[What is required]
Report back each line of the data that contains the word "worden".

[Provided entries]
_ _ _ _
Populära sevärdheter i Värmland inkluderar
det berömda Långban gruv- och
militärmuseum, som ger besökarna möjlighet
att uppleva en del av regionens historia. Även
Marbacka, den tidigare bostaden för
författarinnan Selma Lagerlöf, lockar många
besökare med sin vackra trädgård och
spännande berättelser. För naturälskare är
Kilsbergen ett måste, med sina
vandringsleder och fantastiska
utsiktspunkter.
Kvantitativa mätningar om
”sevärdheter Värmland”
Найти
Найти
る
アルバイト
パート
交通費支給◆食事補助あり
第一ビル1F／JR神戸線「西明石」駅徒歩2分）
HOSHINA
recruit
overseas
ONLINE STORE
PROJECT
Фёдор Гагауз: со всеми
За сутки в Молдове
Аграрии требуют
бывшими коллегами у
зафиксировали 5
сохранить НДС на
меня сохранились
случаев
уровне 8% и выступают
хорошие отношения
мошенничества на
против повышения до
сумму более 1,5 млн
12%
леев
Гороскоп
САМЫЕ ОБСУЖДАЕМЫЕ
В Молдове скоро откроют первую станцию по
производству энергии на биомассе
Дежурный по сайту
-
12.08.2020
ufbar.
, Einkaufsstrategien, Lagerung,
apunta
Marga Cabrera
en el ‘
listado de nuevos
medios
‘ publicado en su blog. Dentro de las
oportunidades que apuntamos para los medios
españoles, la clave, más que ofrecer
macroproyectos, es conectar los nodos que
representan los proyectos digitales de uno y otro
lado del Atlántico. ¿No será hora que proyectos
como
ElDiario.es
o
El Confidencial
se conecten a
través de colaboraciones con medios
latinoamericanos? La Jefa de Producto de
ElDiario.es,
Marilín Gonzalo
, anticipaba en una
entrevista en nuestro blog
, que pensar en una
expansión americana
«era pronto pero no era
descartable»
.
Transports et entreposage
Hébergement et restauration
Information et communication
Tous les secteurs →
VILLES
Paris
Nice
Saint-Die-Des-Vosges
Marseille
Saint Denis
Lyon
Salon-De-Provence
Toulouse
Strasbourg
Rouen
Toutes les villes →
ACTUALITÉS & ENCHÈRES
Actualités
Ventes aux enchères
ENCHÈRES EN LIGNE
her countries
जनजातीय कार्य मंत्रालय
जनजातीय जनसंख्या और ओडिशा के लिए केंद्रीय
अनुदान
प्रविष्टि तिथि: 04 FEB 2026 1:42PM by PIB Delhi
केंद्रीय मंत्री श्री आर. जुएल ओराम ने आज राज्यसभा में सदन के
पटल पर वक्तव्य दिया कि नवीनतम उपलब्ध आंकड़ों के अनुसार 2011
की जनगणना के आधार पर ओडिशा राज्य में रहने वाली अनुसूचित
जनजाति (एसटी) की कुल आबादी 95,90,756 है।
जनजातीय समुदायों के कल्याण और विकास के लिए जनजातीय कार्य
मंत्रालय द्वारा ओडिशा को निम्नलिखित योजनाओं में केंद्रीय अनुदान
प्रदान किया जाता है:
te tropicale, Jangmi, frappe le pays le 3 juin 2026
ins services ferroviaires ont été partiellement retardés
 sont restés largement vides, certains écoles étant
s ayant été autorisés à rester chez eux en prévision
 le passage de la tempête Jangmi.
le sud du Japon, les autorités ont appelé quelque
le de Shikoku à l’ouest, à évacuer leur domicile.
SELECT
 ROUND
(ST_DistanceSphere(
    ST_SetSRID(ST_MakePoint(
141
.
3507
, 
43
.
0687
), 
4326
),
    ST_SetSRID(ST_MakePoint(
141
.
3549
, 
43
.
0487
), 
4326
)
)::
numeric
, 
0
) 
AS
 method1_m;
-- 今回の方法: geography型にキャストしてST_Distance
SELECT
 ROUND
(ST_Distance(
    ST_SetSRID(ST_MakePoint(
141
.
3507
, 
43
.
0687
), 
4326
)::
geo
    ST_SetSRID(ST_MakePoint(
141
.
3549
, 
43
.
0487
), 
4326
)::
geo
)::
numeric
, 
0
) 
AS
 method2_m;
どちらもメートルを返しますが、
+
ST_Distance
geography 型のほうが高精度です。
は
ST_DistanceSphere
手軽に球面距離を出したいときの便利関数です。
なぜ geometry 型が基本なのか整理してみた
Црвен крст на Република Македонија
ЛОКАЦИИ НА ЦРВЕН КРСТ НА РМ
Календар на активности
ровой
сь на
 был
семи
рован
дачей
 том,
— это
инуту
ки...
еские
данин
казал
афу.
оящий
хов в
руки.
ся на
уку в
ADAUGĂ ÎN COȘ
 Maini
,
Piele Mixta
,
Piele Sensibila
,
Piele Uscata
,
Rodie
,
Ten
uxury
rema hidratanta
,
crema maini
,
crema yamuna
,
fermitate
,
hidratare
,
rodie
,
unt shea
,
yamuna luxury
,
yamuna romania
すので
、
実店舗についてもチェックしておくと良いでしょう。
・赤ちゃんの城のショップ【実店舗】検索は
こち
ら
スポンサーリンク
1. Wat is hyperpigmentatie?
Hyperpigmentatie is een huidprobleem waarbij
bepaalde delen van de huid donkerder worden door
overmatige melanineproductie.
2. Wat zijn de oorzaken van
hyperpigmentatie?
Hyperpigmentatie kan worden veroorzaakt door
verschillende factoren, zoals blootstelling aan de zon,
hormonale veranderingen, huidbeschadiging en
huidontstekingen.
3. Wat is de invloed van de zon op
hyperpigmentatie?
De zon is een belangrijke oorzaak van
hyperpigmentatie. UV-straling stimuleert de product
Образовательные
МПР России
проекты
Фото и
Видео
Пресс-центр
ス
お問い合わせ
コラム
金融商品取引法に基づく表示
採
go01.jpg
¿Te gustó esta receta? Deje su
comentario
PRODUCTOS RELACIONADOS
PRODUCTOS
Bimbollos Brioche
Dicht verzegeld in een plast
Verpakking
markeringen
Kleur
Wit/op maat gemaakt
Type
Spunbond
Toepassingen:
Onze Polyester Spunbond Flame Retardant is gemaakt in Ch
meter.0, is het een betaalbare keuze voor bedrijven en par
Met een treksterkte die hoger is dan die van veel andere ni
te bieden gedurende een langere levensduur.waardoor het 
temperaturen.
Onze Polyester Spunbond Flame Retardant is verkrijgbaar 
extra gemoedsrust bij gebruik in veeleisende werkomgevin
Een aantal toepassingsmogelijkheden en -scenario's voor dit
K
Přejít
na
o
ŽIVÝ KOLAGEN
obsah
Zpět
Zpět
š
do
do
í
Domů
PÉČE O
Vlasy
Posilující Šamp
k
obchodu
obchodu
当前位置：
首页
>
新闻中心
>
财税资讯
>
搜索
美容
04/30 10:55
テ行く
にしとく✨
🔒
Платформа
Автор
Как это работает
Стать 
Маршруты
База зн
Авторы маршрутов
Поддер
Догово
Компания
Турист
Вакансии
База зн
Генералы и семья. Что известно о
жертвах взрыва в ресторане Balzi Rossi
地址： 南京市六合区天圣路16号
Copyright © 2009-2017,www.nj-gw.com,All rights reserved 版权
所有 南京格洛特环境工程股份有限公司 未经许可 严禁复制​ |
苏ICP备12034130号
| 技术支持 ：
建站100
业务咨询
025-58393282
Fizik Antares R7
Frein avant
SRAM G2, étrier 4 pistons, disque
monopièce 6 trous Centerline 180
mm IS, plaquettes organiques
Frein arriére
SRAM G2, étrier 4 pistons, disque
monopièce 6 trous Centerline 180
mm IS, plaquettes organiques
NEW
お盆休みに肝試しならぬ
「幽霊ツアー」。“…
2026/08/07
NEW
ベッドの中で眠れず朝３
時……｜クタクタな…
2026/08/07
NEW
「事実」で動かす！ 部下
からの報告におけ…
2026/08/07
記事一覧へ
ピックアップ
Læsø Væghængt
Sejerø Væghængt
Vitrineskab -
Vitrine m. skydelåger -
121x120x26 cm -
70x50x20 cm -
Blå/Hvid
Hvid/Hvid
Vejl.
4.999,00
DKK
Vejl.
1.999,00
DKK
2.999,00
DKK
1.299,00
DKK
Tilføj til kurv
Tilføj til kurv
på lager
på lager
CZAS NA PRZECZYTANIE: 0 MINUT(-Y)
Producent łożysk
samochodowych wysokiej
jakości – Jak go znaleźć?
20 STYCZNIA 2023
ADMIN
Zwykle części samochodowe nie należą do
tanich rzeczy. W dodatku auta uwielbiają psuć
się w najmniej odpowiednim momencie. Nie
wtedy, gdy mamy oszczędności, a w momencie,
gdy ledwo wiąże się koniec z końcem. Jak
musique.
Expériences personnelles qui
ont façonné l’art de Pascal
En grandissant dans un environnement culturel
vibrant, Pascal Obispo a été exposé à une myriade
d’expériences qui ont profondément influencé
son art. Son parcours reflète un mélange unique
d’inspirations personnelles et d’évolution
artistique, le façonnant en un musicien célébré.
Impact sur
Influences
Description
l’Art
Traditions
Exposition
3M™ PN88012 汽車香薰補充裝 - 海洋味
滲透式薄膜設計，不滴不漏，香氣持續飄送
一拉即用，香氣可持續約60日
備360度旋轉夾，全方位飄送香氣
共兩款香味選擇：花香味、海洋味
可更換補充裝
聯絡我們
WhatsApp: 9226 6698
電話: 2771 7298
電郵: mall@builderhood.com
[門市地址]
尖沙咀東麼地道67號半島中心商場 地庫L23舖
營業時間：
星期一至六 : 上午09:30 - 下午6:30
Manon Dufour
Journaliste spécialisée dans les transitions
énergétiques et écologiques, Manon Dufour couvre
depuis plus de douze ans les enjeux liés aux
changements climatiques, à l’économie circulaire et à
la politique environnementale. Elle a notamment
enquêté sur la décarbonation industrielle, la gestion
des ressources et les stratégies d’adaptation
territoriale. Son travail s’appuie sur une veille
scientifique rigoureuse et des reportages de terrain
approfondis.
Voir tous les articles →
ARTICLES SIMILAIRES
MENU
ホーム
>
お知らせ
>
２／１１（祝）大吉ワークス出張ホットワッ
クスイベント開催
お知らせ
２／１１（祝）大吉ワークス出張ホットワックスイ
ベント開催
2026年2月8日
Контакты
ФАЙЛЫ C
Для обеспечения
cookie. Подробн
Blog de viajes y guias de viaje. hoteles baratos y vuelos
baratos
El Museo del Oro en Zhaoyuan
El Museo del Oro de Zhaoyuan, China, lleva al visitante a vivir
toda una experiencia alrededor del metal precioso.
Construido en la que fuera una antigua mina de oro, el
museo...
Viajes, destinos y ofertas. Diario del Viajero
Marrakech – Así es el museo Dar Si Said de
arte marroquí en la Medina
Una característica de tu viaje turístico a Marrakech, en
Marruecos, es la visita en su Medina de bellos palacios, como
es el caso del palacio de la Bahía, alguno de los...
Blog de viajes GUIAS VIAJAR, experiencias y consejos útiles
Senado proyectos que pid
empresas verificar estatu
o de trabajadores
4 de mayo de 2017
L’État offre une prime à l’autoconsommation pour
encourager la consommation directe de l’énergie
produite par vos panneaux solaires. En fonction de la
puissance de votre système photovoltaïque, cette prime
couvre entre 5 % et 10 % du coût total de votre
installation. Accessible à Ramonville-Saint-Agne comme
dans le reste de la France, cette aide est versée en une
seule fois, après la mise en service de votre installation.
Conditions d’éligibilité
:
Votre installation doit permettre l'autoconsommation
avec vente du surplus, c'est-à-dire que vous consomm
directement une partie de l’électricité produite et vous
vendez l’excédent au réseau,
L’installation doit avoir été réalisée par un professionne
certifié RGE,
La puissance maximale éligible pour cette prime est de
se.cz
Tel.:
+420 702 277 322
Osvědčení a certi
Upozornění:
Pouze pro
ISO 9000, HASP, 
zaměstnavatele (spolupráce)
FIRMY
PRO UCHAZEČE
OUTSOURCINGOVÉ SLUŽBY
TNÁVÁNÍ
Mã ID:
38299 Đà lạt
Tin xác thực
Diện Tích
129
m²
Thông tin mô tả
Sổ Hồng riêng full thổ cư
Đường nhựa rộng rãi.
_ _ _ _
[Result for this exercise]
bepaalde delen van de huid donkerder worden door
Hyperpigmentatie kan worden veroorzaakt door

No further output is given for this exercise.